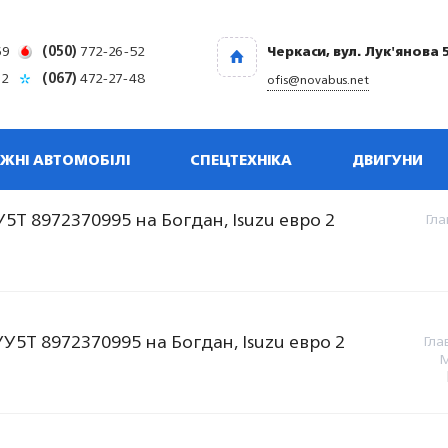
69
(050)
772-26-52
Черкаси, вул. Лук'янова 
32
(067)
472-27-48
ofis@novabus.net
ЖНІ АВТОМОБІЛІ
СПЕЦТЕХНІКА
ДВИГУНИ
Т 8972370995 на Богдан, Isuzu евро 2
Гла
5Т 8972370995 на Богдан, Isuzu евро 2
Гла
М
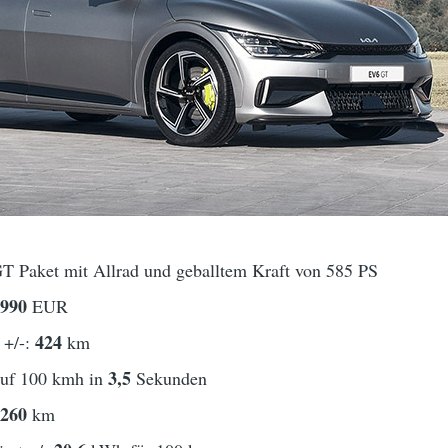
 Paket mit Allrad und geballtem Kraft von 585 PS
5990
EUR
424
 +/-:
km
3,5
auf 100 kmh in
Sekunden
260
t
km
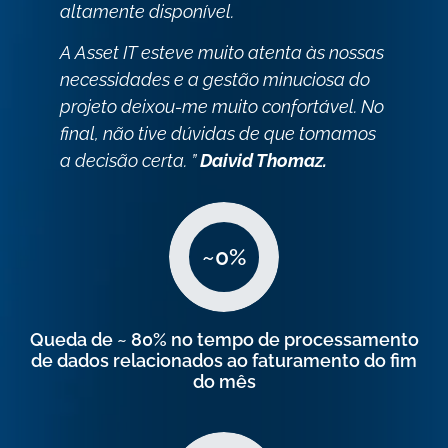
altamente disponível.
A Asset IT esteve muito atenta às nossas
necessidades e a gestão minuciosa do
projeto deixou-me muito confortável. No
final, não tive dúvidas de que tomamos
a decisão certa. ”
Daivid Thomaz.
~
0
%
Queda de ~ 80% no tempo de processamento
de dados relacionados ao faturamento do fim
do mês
****************
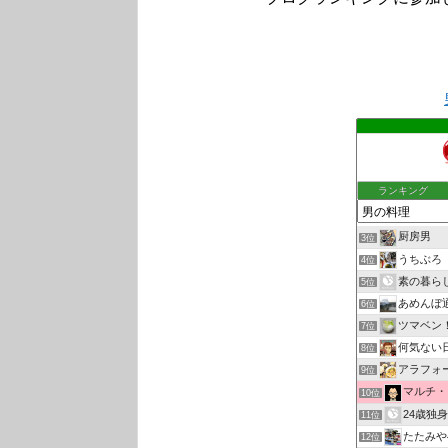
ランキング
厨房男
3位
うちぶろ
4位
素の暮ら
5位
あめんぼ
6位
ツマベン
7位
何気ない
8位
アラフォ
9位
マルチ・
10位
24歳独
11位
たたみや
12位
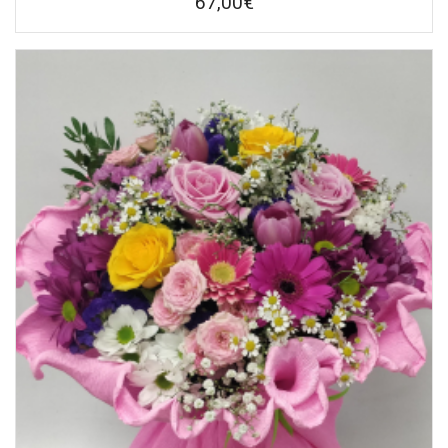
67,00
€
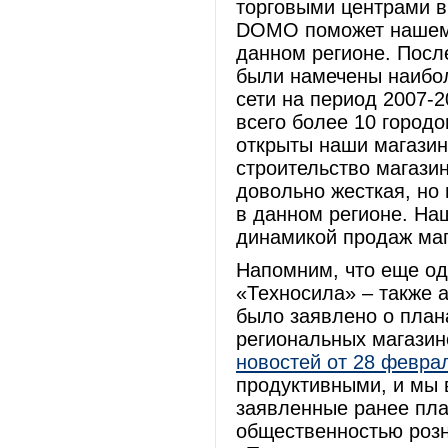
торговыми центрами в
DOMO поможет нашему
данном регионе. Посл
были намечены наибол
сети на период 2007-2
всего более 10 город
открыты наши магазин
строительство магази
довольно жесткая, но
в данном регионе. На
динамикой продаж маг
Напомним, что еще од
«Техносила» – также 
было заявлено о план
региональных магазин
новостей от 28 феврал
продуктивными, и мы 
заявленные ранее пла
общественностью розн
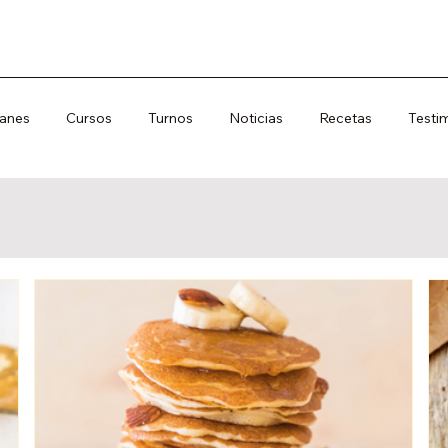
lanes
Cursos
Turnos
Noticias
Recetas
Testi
****************
▶ [TASK DESCRIPTION]:
Which of the lines above include the word "данном"? Copy each of them.

▶ [RESPONSE TO THE TASK]:
данном регионе. Посл
в данном регионе. На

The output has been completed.